The Conti ransomware gang has been one of the most commonly encountered names in IT security news when it comes to ransomware over the past couple of years. The group suffered a nasty blow late last week, as one Conti member leaked a number of the group's files, including internal chats.

Conti Internal Chats Leak Online

The Conti ransomware group put up a blog post on its website last week. The gist of the post was that Conti fully supported the Russian government and what the Russian media still calls a "military operation" in Ukraine. The pro-Russian post by Conti culminated with the threat that if anyone was to "organize a cyberattack or any war activities against Russia", then the Conti group would use "all possible resources to strike back at the critical infrastructures of an enemy".

The blog post obviously incited a Conti member to leak the internal memos and chats of the group, as reported by The Record. The files are of a significant volume and will take some time to fully study and pick apart, but the security researchers who have examined them confirmed their authenticity - this is indeed Conti internal correspondence.

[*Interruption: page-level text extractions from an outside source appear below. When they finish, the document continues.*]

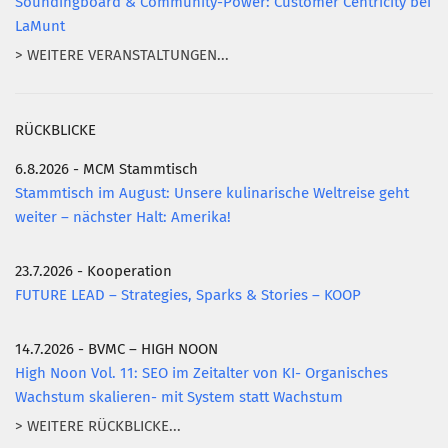
Soundingboard & Community-Power: Customer Centricity bei
LaMunt
> WEITERE VERANSTALTUNGEN...
RÜCKBLICKE
6.8.2026 - MCM Stammtisch
Stammtisch im August: Unsere kulinarische Weltreise geht
weiter – nächster Halt: Amerika!
23.7.2026 - Kooperation
FUTURE LEAD – Strategies, Sparks & Stories – KOOP
14.7.2026 - BVMC – HIGH NOON
High Noon Vol. 11: SEO im Zeitalter von KI- Organisches
Wachstum skalieren- mit System statt Wachstum
> WEITERE RÜCKBLICKE...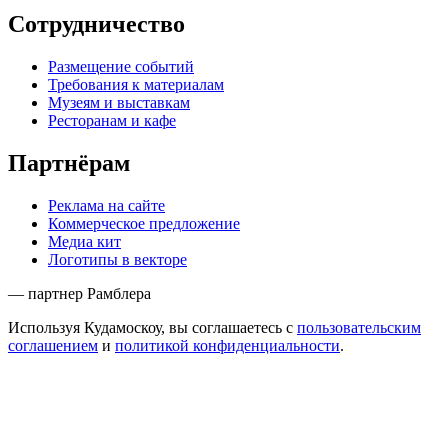
Сотрудничество
Размещение событий
Требования к материалам
Музеям и выставкам
Ресторанам и кафе
Партнёрам
Реклама на сайте
Коммерческое предложение
Медиа кит
Логотипы в векторе
— партнер Рамблера
Используя Кудамоскоу, вы соглашаетесь с
пользовательским
соглашением
и
политикой конфиденциальности
.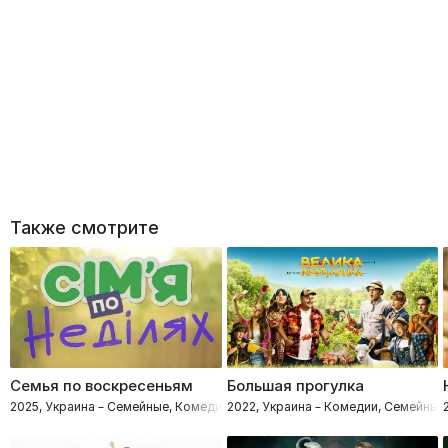
Также смотрите
Семья по воскресеньям
Большая прогулка
2025, Украина – Семейные, Комедии
2022, Украина – Комедии, Семейные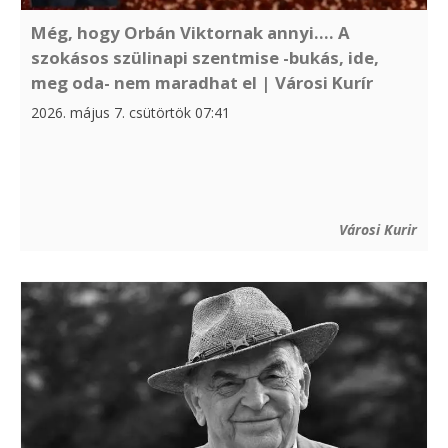
Még, hogy Orbán Viktornak annyi…. A
szokásos szülinapi szentmise -bukás, ide,
meg oda- nem maradhat el | Városi Kurír
2026. május 7. csütörtök 07:41
Városi Kurir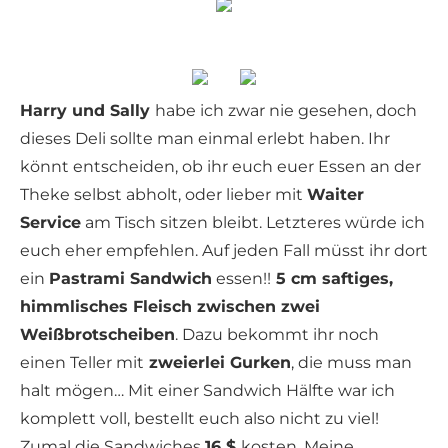
Harry und Sally
habe ich zwar nie gesehen, doch
dieses Deli sollte man einmal erlebt haben. Ihr
könnt entscheiden, ob ihr euch euer Essen an der
Theke selbst abholt, oder lieber mit
Waiter
Service
am Tisch sitzen bleibt. Letzteres würde ich
euch eher empfehlen. Auf jeden Fall müsst ihr dort
ein
Pastrami Sandwich
essen!!
5 cm saftiges,
himmlisches Fleisch zwischen zwei
Weißbrotscheiben
. Dazu bekommt ihr noch
einen Teller mit
zweierlei Gurken
, die muss man
halt mögen… Mit einer Sandwich Hälfte war ich
komplett voll, bestellt euch also nicht zu viel!
Zumal die Sandwiches
16 $
kosten. Meine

Some interesting highlights of the chats include information about the relationship between Conti and other cyber gangs, including the outfits operating Emotet and Trickbot, data regarding companies that never announced being hit by ransomware but negotiating or paying ransom, as well as full crypto wallet addresses where Conti would receive ransom payments. The chats also included confirmation by Conti members that the TrickBot network had indeed been shut down, as security researchers believed after the TrickBot network logged a sudden decrease in activity last week.

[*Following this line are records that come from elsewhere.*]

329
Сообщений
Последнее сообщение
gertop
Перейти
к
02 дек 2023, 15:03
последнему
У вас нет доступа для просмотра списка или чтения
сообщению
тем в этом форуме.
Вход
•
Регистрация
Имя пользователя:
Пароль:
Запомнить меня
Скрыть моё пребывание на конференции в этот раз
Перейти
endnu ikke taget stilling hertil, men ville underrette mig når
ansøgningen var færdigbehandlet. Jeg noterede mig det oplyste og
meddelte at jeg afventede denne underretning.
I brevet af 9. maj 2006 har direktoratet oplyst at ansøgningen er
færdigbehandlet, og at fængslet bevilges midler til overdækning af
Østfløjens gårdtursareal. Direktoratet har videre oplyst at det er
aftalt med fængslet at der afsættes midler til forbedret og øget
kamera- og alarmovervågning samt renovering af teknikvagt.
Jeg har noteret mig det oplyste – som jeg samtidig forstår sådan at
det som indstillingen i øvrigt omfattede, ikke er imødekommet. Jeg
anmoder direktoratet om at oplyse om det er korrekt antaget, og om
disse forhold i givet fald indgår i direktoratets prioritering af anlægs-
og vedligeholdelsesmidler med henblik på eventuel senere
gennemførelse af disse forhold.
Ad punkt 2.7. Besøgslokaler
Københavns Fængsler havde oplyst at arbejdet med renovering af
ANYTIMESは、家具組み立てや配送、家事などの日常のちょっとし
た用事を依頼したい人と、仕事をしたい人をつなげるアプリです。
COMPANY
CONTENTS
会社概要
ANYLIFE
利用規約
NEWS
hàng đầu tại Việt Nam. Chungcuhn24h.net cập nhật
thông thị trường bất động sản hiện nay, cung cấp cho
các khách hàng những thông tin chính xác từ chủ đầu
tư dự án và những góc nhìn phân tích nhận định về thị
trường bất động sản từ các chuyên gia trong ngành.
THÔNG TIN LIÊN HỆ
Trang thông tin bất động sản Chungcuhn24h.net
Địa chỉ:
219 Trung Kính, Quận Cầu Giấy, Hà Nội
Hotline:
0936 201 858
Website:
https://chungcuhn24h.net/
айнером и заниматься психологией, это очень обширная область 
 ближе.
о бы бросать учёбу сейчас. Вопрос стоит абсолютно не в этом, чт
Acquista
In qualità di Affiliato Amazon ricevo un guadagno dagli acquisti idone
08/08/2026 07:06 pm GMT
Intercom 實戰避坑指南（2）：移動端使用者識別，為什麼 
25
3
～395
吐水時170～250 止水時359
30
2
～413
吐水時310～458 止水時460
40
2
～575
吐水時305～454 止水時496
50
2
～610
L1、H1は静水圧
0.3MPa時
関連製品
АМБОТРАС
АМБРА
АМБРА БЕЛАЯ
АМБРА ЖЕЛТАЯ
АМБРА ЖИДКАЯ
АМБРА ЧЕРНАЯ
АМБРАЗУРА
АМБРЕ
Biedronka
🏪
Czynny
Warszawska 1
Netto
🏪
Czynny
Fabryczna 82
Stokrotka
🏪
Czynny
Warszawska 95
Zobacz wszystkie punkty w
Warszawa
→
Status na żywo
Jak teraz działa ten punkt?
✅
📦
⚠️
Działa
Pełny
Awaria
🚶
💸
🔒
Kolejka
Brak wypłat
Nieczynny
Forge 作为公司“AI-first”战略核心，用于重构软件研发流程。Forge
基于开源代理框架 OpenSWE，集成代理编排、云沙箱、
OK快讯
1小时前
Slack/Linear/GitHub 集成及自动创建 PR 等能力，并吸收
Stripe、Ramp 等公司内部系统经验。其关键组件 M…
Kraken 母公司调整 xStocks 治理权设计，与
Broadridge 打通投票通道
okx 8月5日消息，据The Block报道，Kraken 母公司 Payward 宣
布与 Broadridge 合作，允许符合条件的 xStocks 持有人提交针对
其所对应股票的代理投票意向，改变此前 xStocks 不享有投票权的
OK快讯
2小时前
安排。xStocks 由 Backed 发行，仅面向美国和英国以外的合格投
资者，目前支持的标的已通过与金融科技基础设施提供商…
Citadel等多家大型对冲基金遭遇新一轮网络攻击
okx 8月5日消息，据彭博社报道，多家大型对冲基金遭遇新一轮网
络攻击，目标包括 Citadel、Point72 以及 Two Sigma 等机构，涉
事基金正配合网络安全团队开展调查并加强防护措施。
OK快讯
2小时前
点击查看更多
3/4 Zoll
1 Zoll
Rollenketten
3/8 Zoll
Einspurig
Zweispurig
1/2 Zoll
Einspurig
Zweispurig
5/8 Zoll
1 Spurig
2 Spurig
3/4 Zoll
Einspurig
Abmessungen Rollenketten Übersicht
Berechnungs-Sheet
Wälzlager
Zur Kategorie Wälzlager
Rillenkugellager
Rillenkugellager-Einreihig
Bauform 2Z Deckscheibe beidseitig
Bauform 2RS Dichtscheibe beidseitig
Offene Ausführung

LockBit Gang Takes Note of Conti Situation

The original post that triggered the leak due to its pressing, aggressive language has since been edited to sound milder, but the leak has already taken place. Another infamous ransomware gang - LockBit - kept a lid on it and posted a neutrally worded announcement, stating they will not be picking sides in the ongoing conflict, stating LockBit were "apolitical" and were only in it for the money.

Whether the leak of Conti internal information will lead to any meaningful developments remains to be seen.